"Lucio Silla" Is Performed for the First Time
Lucio Silla, K. 135, is an Italian opera in three acts composed by Wolfgang Amadeus Mozart.
The libretto was written by Giovanni de Gamerra.
It was first performed on 26 December 1772 at the Regio Ducal Teatro in Milan.
Other operas with the same title were also composed by Pasquale Anfossi (1774), and Johann Christian Bach (1776).

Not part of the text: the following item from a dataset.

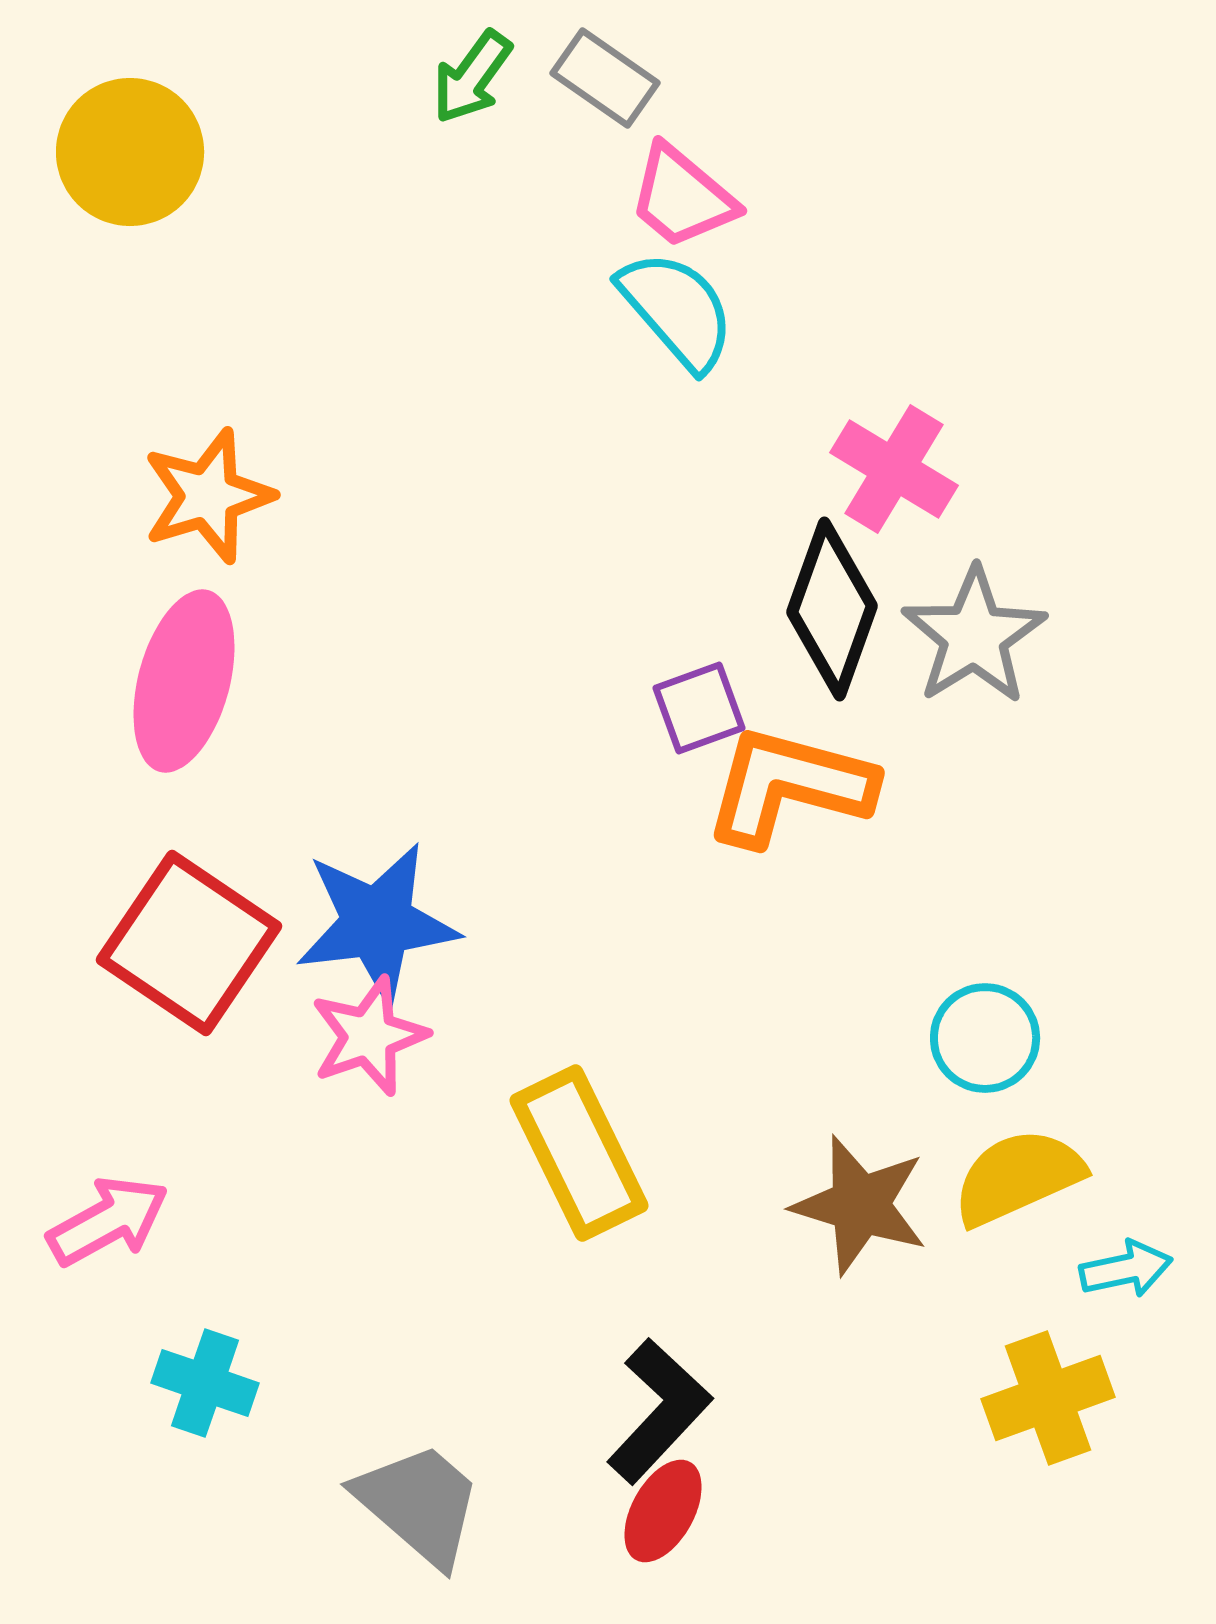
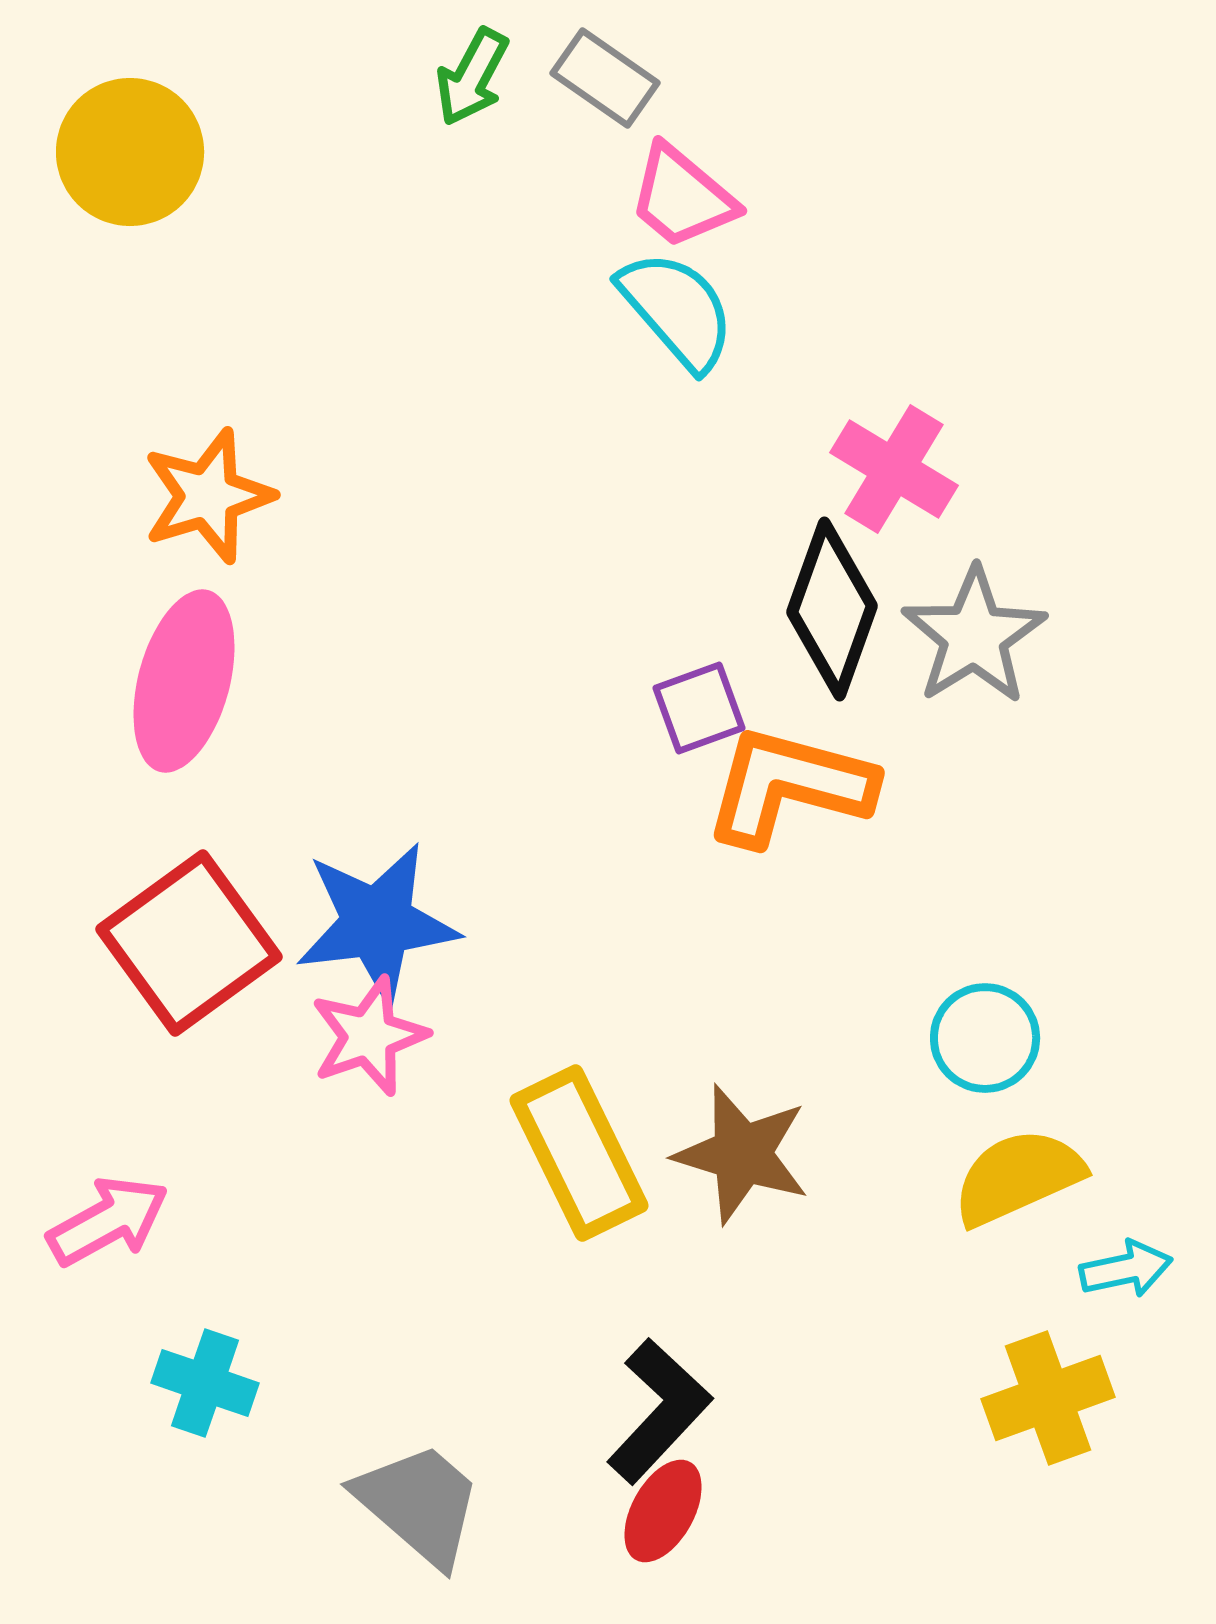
green arrow: rotated 8 degrees counterclockwise
red square: rotated 20 degrees clockwise
brown star: moved 118 px left, 51 px up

The text was Lucio Silla, revised by Metastasio from an original by Giovanni de Gamerra. Wolfgang found himself in the familiar routine of composing rapidly while coping with problems such as the late arrival of singers and the withdrawal of the principal tenor due to illness. Leopold reported on 18 December that the tenor had arrived, that Wolfgang was composing his arias at breakneck speed, and that rehearsals were in full swing. The first performance, on 26 December, was chaotic: its start was delayed two hours by the late arrival of Archduke Ferdinand, there were quarrels among the principal performers, and the running time was extended by the insertion of ballets (a common practice of the time), so the performance was not over until two o'clock the following morning. Despite this, subsequent performances were well received. Leopold wrote on 9 January 1773 that the theatre was still full, and that the premiere of the season's second opera, Giovanni Paisiello's Sismano nel Mogul, had been postponed to allow Wolfgang's piece a longer run—26 performances in all.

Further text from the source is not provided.